On 27 November 2013, New Radiant former coach Velizar Popov showed interest to sign Fasir along with Akram Abdul Ghanee to his Sur Sports Club of Oman Professional League and an official loan request was received by New Radiant on 8 December 2013. New Radiant decided to release both players but later New Radiant decided to cancel the loan transfer due to the financial situation in the Sur Sports Club.

====2014 season====
On 30 November 2013, New Radiant announced on their official website that Fasir signed a new contract with the club, keeping him at the club until 2015. On 9 January 2014, club appointed Fasir as the third-captain of New Radiant Sports Club. He was given the number 11 shirt for the new season, which was personally sponsored by the former New Radiant chairman, Ibrahim Nooraddeen.

He was nominated for the 2013 Haveeru Sports Awards for the best player and ended at fourth, with 870 points.
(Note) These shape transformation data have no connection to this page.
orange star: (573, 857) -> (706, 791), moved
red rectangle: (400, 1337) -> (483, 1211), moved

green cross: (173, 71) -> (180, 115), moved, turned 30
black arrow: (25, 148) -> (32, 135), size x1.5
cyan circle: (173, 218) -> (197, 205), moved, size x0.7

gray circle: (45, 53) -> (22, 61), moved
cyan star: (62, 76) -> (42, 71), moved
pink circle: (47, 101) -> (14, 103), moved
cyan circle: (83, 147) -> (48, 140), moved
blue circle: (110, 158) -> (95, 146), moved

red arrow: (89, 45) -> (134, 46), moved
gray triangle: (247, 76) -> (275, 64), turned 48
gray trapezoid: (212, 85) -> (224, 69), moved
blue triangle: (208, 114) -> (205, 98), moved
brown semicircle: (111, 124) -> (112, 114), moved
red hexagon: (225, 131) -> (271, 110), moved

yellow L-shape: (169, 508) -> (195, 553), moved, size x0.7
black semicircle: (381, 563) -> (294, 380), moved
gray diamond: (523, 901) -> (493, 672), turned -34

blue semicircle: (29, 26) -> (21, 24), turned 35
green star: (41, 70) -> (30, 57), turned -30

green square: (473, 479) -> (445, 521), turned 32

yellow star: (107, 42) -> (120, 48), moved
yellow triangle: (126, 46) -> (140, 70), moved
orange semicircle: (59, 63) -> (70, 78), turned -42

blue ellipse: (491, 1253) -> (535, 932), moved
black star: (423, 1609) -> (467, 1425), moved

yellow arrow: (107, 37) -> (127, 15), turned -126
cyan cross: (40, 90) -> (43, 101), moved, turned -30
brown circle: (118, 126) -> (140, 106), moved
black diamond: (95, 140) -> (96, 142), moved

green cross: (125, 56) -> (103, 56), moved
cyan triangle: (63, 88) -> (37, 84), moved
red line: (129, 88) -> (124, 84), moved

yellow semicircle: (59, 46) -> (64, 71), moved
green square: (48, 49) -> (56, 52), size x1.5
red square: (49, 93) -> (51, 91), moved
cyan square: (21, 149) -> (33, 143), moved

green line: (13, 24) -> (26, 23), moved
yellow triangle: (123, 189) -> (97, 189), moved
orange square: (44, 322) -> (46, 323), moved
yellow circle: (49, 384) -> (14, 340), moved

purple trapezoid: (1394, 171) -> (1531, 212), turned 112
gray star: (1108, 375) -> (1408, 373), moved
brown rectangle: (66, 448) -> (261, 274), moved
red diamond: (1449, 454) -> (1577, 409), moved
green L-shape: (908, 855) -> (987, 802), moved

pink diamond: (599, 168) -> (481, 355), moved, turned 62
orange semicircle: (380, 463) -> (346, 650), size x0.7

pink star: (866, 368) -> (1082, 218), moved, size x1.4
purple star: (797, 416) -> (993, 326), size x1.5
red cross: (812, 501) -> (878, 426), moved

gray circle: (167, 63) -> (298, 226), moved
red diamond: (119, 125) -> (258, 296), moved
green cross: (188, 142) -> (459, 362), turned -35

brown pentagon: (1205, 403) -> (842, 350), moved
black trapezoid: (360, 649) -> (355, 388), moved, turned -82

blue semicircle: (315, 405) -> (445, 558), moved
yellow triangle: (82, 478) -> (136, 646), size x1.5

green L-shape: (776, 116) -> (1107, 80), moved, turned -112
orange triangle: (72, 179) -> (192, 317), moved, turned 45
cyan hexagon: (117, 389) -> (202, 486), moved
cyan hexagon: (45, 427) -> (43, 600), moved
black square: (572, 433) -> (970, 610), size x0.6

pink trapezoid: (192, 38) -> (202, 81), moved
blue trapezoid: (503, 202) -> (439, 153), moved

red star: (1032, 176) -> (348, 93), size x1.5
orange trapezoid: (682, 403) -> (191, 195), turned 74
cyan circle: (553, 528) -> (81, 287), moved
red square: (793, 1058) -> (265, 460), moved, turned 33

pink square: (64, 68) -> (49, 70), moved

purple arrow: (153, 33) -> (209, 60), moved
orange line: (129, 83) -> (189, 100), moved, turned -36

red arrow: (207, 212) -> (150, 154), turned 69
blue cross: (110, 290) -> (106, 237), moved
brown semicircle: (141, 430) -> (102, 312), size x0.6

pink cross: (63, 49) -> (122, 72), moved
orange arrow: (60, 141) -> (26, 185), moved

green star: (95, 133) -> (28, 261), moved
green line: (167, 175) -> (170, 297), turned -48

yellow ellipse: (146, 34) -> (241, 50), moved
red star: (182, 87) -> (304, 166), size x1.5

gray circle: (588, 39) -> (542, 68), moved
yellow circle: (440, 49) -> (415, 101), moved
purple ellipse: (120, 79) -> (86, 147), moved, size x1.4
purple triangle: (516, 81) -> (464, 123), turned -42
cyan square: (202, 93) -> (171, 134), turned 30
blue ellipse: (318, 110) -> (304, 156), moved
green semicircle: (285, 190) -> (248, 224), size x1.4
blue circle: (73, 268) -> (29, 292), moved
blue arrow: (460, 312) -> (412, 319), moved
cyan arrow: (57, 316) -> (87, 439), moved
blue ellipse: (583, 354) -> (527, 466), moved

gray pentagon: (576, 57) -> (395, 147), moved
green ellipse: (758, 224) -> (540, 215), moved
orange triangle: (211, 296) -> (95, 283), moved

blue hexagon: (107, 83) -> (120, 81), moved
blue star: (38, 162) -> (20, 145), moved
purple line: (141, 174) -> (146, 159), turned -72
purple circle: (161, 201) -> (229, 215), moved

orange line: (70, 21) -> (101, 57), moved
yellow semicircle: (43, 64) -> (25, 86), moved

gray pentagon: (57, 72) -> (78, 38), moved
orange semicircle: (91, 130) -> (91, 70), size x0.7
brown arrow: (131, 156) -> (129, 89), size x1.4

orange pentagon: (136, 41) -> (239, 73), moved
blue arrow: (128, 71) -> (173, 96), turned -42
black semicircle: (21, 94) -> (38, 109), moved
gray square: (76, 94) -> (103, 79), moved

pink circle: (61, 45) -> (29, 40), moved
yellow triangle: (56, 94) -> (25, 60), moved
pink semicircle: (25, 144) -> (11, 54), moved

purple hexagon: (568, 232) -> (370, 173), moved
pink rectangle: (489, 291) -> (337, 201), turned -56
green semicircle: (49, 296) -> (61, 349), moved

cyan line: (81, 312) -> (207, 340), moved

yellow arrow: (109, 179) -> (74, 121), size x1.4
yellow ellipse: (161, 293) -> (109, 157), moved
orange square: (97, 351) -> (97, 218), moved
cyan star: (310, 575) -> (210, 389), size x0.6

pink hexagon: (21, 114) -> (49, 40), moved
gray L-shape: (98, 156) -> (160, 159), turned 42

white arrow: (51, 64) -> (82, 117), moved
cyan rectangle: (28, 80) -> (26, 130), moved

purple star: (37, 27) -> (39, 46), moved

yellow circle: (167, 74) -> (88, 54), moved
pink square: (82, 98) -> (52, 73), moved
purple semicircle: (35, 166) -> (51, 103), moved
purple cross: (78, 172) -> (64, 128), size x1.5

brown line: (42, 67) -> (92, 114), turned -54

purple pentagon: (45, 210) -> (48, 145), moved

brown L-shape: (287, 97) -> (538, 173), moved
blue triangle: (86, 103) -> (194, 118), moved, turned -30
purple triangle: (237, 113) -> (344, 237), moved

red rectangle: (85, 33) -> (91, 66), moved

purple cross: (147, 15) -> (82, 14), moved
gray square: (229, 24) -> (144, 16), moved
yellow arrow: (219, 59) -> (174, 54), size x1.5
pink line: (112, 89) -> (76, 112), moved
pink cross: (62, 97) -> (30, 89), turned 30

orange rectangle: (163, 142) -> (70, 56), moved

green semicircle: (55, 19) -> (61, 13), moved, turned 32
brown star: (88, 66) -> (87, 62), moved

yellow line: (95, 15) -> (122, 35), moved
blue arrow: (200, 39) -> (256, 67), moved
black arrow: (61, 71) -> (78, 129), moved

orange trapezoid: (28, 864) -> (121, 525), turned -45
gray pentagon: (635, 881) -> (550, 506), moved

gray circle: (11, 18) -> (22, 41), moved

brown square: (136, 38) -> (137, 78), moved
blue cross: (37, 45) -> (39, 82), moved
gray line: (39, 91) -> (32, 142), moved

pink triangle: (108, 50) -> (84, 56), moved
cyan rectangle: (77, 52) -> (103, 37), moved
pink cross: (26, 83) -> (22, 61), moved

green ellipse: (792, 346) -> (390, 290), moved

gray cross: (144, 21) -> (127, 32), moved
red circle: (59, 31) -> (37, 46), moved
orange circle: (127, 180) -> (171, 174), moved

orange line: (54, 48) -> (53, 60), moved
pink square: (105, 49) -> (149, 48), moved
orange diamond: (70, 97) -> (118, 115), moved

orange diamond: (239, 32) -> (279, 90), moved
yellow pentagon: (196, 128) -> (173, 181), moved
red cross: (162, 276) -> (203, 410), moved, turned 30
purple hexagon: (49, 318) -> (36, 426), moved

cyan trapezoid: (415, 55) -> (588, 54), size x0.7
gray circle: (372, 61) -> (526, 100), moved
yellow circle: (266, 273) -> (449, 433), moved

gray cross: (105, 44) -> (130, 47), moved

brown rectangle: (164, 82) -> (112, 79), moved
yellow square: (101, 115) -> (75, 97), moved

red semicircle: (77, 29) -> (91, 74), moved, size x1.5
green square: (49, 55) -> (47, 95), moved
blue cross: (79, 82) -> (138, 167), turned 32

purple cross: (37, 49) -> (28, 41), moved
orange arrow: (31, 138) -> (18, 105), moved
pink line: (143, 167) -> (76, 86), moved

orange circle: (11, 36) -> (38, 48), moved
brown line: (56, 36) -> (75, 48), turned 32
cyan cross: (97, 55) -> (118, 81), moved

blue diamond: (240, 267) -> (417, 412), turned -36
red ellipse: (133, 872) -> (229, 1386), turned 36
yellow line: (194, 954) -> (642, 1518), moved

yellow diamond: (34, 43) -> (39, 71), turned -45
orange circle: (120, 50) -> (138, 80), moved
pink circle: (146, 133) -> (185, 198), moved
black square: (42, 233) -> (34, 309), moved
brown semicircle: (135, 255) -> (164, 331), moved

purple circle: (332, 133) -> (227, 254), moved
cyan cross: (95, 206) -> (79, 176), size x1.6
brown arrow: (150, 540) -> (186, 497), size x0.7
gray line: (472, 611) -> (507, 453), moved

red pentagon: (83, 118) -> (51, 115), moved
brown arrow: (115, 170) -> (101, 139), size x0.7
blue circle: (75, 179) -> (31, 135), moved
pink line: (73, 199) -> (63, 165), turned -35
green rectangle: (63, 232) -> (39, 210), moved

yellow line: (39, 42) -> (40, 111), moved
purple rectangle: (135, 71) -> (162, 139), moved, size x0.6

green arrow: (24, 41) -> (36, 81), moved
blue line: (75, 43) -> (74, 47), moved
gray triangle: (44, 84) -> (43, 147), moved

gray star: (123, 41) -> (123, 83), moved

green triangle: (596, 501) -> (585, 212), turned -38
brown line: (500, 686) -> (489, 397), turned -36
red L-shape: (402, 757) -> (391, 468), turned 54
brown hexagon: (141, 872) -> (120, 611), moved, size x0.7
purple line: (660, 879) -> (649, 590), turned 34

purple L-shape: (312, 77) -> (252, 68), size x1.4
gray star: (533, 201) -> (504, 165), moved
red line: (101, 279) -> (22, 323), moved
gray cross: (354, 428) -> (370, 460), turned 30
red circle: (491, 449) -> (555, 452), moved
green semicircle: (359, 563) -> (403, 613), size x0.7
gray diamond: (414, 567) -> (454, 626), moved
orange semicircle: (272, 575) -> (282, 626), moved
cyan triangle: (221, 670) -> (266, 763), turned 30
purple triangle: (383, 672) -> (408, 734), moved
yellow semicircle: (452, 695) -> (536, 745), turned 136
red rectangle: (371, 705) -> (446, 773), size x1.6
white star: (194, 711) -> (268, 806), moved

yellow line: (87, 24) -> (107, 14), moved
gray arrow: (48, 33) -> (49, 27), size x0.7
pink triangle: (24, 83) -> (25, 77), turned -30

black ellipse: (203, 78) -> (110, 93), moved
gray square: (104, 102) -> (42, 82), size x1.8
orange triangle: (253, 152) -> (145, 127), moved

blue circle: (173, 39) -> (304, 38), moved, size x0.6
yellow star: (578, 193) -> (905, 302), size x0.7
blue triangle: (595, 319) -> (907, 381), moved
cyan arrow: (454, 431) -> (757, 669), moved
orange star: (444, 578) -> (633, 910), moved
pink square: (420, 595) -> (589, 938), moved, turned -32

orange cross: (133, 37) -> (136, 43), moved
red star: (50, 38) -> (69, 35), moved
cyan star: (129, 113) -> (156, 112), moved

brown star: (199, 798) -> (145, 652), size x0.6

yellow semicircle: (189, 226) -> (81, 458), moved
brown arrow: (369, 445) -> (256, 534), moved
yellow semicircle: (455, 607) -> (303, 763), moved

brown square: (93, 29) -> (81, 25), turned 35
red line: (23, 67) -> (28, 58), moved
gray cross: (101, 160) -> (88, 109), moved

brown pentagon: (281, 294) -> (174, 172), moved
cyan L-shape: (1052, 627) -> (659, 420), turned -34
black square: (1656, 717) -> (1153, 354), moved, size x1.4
Fasir scored his first goal of the season in the Charity Shield match against Maziya
in a 3–1 win on 10 June 2014. He scored his first league goal against Club AYL, on 16 June 2014 in a 7–0 win. In the same match, he also assisted the first goal of the match which was scored by Escobedo Carmona Manuel David. On 7 July 2014, Fasir scored twice in the 4–0 win against Mahibadhoo. Fasir scored twice and also assisted Ibrahim Fazeel's goal against Club Eagles in a 4–1 win on 14 July 2014. On 20 July 2014, Fasir set up two goals, which were scored by Mohamed Umair and Shamweel Qasim, and scored one goal himself in a 3–0 win against Club Valencia. On 28 July 2014, Fasir scored his first hat-trick of the season against BG Sports Club in a 6–0 victory. Fasir missed the last game of the Dhivehi League between the rivals Maziya due to suspension for receiving two yellow cards.

On 21 August 2014, Fasir scored his 50th Dhivehi League goal against Club Valencia, with a beautiful lob over the goalkeeper. On 30 September 2014, in a 5–1 win against BG Sports Club, Fasir scored twice where his second came from a penalty. In an FA Cup quarter-finals match against Mahibadhoo, Fasir scored their side's first two goals; second goal from a free-kick, and set up the third and fourth goal which were scored by Escobedo Carmona Manuel David and Akram Abdul Ghanee, in a 6–3 win on 14 October 2014. Disciplinary actions were taken against Fasir, along with teammates Mohamed Rasheed and Hamza Mohamed for playing in an Eid al-Adha football tournament in his island Eydhafushi and failing to report to club training after the Eid break. Due to this, he was suspended for the last game of Dhivehi League second round match against Mahibadhoo and was also demanded for a public apology.

On 22 October 2014, Fasir scored an absolute screamer, to win three points against Club Valencia in the last second of the game, where they won the match 2–1. On 26 October 2014, Fasir scored the game's only goal against Victory, to win their side another three points. On 5 November 2014, Fasir scored five goals against Mahibadhoo in a 6–1 victory, where he scored his last goal from the spot. In the same match, he was brought down in the penalty box by a Mahibadhoo player, from which he faced a major injury, which costed him the season's Golden Boot to Assadhulla Abdulla. According to the CT scan reports, it showed no fracture but muscle pain due to his previous injury occurred in 2012 during the national team practice.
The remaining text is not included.